Every line of the records below from the line with "the audience second-guessing" up to and including the line with "which people will go to possess it." must be reproduced exactly, and no line outside that range.
______
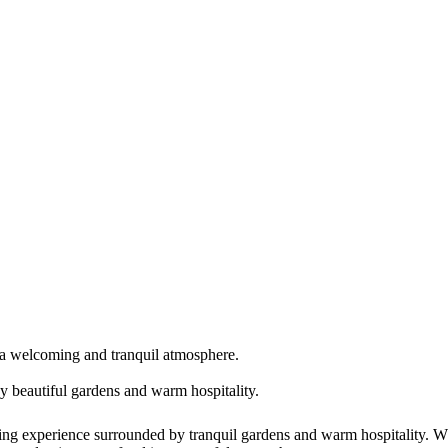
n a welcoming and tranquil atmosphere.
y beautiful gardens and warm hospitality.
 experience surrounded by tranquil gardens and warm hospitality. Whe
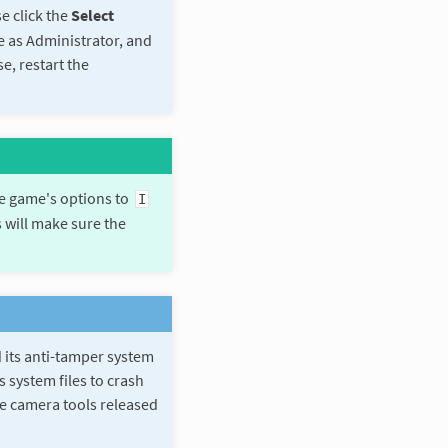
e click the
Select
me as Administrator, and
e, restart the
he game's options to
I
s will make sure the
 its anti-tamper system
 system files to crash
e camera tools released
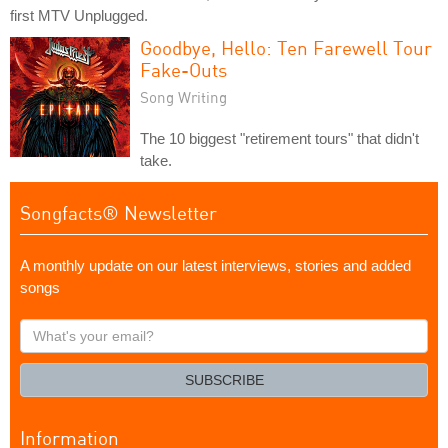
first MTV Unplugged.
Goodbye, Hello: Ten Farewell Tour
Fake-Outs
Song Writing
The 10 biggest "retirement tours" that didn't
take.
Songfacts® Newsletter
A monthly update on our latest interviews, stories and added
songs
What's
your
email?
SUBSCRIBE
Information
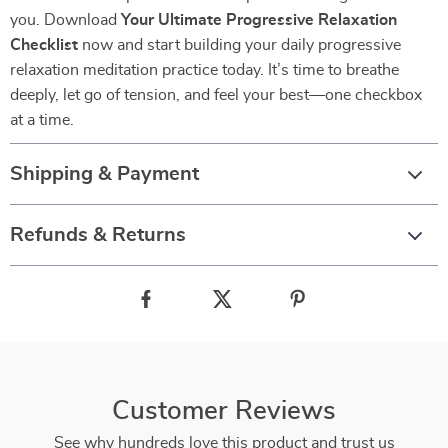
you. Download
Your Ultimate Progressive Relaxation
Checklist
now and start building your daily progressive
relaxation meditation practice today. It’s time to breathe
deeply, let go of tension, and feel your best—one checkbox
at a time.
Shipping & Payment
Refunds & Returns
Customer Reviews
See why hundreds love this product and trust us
______
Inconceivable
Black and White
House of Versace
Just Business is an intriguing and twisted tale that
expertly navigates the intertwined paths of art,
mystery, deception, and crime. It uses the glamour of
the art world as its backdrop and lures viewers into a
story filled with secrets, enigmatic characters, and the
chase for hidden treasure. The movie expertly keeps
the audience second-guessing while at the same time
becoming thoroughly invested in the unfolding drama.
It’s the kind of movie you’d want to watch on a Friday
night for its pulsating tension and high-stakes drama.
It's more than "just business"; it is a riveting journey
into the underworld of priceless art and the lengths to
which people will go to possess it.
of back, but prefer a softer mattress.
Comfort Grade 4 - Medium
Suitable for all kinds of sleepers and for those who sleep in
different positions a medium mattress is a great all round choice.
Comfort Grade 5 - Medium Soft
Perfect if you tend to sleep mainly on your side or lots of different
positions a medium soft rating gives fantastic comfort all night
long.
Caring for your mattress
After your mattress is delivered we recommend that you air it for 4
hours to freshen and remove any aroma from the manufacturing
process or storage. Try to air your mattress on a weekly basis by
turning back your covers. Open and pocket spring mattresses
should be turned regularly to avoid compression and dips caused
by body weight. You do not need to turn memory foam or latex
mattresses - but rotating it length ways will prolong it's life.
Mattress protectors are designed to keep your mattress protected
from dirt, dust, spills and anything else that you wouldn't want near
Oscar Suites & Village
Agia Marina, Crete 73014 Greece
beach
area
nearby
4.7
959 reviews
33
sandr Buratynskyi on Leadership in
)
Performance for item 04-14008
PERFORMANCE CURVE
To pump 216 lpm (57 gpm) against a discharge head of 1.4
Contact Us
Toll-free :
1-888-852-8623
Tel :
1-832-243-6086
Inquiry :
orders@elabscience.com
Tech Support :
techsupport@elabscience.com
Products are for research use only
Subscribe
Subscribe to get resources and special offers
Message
______
# [Completed exercise]
the audience second-guessing while at the same time
becoming thoroughly invested in the unfolding drama.
It’s the kind of movie you’d want to watch on a Friday
night for its pulsating tension and high-stakes drama.
It's more than "just business"; it is a riveting journey
into the underworld of priceless art and the lengths to
which people will go to possess it.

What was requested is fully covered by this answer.